Raw data »
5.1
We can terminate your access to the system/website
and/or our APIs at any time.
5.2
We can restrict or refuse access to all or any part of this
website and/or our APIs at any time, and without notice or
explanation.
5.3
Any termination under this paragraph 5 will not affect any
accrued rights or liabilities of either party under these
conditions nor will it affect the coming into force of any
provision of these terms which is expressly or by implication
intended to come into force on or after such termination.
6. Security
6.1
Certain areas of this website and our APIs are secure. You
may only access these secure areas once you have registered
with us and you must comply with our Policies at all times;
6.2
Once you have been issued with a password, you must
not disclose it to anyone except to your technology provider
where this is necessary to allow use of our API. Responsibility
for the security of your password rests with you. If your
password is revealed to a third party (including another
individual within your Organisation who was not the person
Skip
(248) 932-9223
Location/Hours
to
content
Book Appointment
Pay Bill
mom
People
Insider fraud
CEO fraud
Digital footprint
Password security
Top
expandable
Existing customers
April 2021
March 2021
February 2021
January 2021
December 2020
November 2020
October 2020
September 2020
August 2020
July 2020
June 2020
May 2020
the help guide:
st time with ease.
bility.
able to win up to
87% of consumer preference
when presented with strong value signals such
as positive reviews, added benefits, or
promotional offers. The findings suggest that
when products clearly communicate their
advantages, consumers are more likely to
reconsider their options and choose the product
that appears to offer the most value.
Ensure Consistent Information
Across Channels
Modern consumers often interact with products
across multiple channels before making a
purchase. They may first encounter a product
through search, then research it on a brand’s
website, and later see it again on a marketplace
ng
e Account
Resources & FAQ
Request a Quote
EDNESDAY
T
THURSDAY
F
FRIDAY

---

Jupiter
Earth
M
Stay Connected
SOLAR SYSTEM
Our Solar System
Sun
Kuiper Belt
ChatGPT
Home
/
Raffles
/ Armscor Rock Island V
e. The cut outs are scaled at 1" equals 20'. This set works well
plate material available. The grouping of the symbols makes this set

--

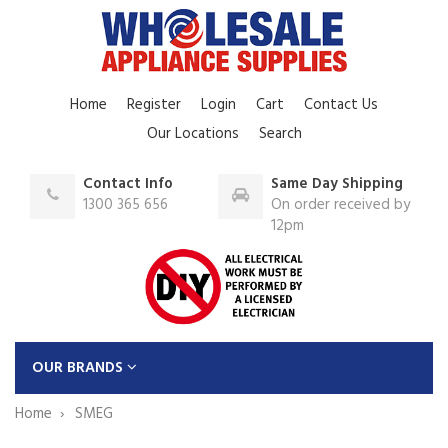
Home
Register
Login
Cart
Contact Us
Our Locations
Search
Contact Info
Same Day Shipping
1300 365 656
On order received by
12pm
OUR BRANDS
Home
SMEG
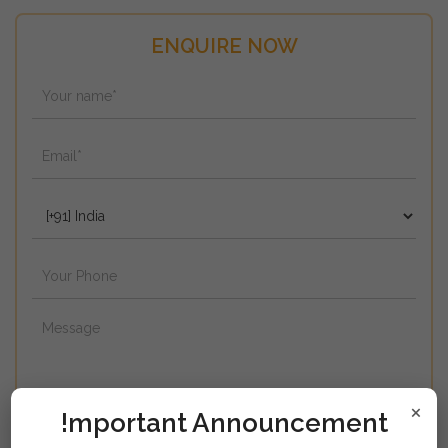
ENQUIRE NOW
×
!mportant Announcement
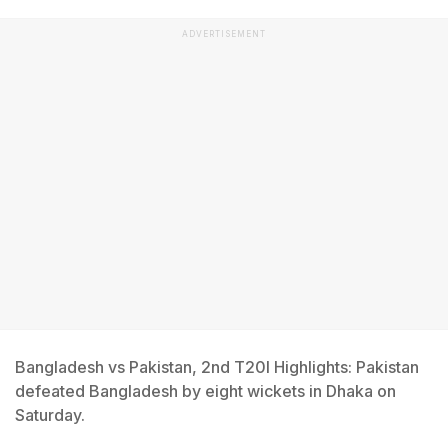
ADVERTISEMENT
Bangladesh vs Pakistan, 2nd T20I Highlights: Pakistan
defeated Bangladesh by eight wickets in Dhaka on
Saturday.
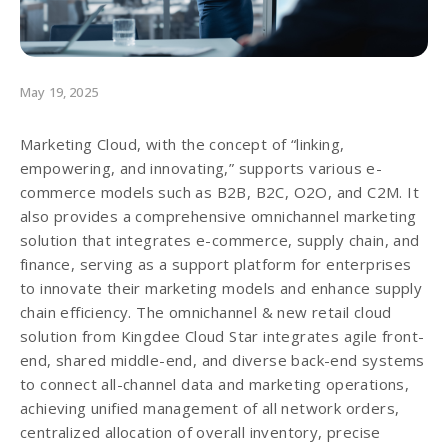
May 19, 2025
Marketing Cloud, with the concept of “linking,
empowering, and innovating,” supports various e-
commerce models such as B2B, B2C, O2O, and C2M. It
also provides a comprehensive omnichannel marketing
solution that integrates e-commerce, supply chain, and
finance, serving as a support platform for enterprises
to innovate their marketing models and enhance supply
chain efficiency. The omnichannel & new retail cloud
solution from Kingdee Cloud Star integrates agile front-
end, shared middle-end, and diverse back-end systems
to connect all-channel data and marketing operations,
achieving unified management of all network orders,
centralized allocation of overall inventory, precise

What is expected »
The entries above hold the needed span. Transcribe exactly the lines from the one with "August 2020" to the one with "when products clearly communicate their", both included.

Task result »
August 2020
July 2020
June 2020
May 2020
the help guide:
st time with ease.
bility.
able to win up to
87% of consumer preference
when presented with strong value signals such
as positive reviews, added benefits, or
promotional offers. The findings suggest that
when products clearly communicate their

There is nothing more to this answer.